I will try out putting all buttons in one view and hopefully the performance will be as good as you said :)

Thanks again!

wysota
6th May 2009, 22:01
I choose proxy widget so that connect() function can be called to do blinking effect when its timer expires.
It would be enough to inherit from both QGraphicsItem and QObject. Proxying through a widget just creates overhead.

cookie1909
13th May 2009, 21:47
I'm back with my improved code! :)

Like you suggested, I used one single view and have a table of QGraphicsItems within a scene. One blinking (every 0.5sec) button takes up about 10% CPU usage. Note that this is QtEmbedded I'm using, and we don't have a very powerful CPU, so 10% is acceptable.

Now I put my view into my real program that contains a window with tab widgets and buttons, all static widgets. One blinking button now takes 60% CPU, if I increase the blinking timer to 1sec interval, it drops down to 30%, and of course 0% when there's no blinking.

That tells me whenever the button blinks, more than just the button is being painted. I looked up the desc of QGraphicsItem::update()


As a side effect of the item being repainted, other items that overlap the area rect may also be repainted.
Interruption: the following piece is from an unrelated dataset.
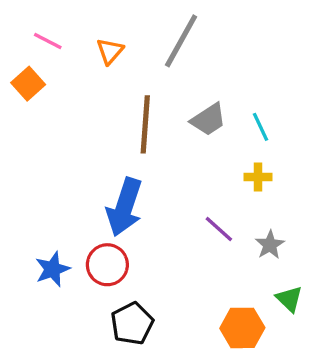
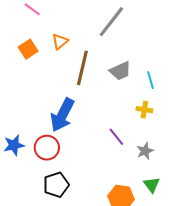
orange triangle: (110, 51) -> (60, 41), moved
orange square: (28, 84) -> (28, 49), moved

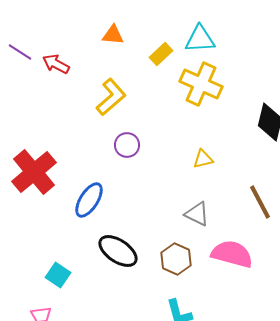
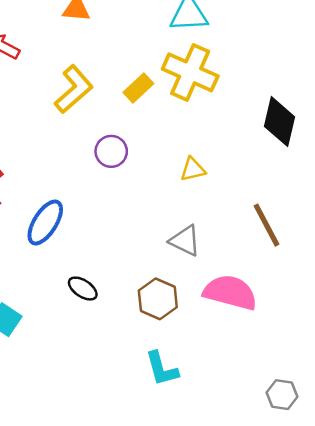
yellow rectangle: (161, 54) -> (138, 88), moved
purple circle: (127, 145) -> (111, 151), moved
black ellipse: (118, 251) -> (83, 289), size x0.6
Can "other items that overlap" be the QGraphicsView that it belongs to, as well as the QWidget that the view belongs to? If so, it is redrawing a lot of unneccessary widgets.
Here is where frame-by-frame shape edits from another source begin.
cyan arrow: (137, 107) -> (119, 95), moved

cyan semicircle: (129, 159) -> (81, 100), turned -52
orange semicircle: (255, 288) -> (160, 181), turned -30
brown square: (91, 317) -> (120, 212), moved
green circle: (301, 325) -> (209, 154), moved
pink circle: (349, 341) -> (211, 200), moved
Here's how I implement my paint function and blink slot:


QRectF LineButton::boundingRect() const
{
return QRectF(mPicX, mPicY, LINE_BUTTON_WIDTH, LINE_BUTTON_HEIGHT);
}

void LineButton::paint(
QPainter *painter,
const QStyleOptionGraphicsItem *option,
QWidget *)
{
painter->setClipRect(option->exposedRect);
painter->drawPixmap(mPicX, mPicY, *mPic);
}

void LineButton::blink()
{
if (mPic == mPixmapBlack)
mPic = mPixmapYellow;
else
mPic = mPixmapBlack;
QGraphicsItem::update(boundingRect());
}

wysota
14th May 2009, 00:38
Can "other items that overlap" be the QGraphicsView that it belongs to, as well as the QWidget that the view belongs to?
No. Items means graphics items in the view (or scene actually). Remember that if you use an OpenGL viewport for your graphics view then the whole viewport will be redrawn.
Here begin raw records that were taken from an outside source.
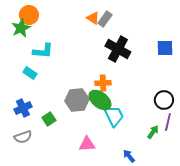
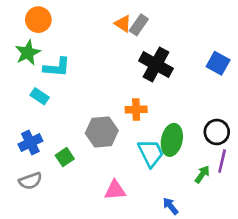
green star: (21, 28) -> (28, 53), moved
blue square: (165, 48) -> (218, 63), turned 30
green ellipse: (100, 100) -> (172, 140), moved, turned 65

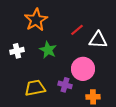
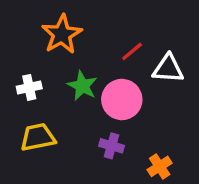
pink circle: (83, 69) -> (122, 99), moved
yellow trapezoid: (35, 88) -> (38, 137), moved
orange cross: (93, 97) -> (160, 166), turned -32

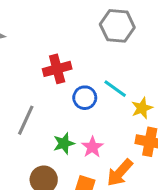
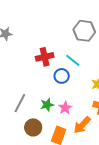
cyan line: (115, 89) -> (73, 60), moved
gray line: (26, 120) -> (20, 103), moved

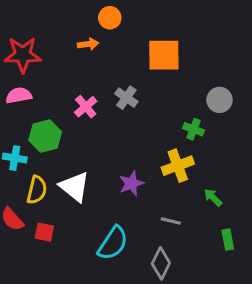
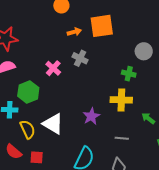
orange arrow: (88, 44) -> (74, 32), moved
yellow cross: (178, 166) -> (121, 100), turned 30
yellow semicircle: (37, 190) -> (28, 129), turned -30

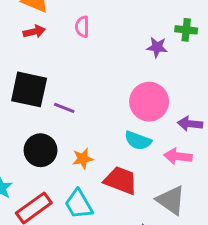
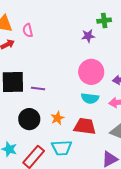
pink semicircle: (82, 27) -> (28, 30), moved
cyan trapezoid: (79, 204) -> (62, 148), turned -50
Here's how I implement my paint function and blink slot:


QRectF LineButton::boundingRect() const
{
return QRectF(mPicX, mPicY, LINE_BUTTON_WIDTH, LINE_BUTTON_HEIGHT);
}
This is probably wrong. I'd guess it should say QRectF(0,0,LINE_BUTTON_WIDTH, LINE_BUTTON_HEIGHT) and then you should use QGraphicsItem::setPos() to position the button on the scene.


void LineButton::paint(
QPainter *painter,
const QStyleOptionGraphicsItem *option,
QWidget *)
{
painter->setClipRect(option->exposedRect);
painter->drawPixmap(mPicX, mPicY, *mPic);
}
Don't clip the painter. It only slows you down. The architecture already sets up the clipper so you're doubling its work.

cookie1909
14th May 2009, 20:07
I read the Graphics View Framework docs, updated the coordinates like below, but it didn't make any difference in CPU usage :( I'm running out of ideas of what else to try :confused:



LineButton::LineButton(int x, int y)
{
setPos(x, y);
mPixmapBlack = new QPixmap("black.png");
mPixmapYellow = new QPixmap("yellow.png");
mPic = mPixmapBlack;
}

QRectF LineButton::boundingRect() const
{
return QRectF(0, 0, LINE_BUTTON_WIDTH, LINE_BUTTON_HEIGHT);
}

void LineButton::paint(
QPainter *painter,
const QStyleOptionGraphicsItem *option,
QWidget *)
{
painter->drawPixmap(0, 0, *mPic);
}

void LineButton::blink()
{
if (mPic == mPixmapBlack)
mPic = mPixmapYellow;
else
mPic = mPixmapBlack;
QGraphicsItem::update(boundingRect());
}

cookie1909
15th May 2009, 19:02
I finally found out what causes all of the repaintings!!!

I loaded this test program onto a device with a touch screen that is smaller than the Qt Window size. Everytime the button blinks, turned out Qt tries to repaint that button, as well as all other widgets of the window that got cut off by the LCD.

I fixed it so everything fits on the screen, one blinking button takes up 2% CPU, and all buttons blinking takes up 45% CPU, and am quite happy with that result.

Thanks so much again for all the help!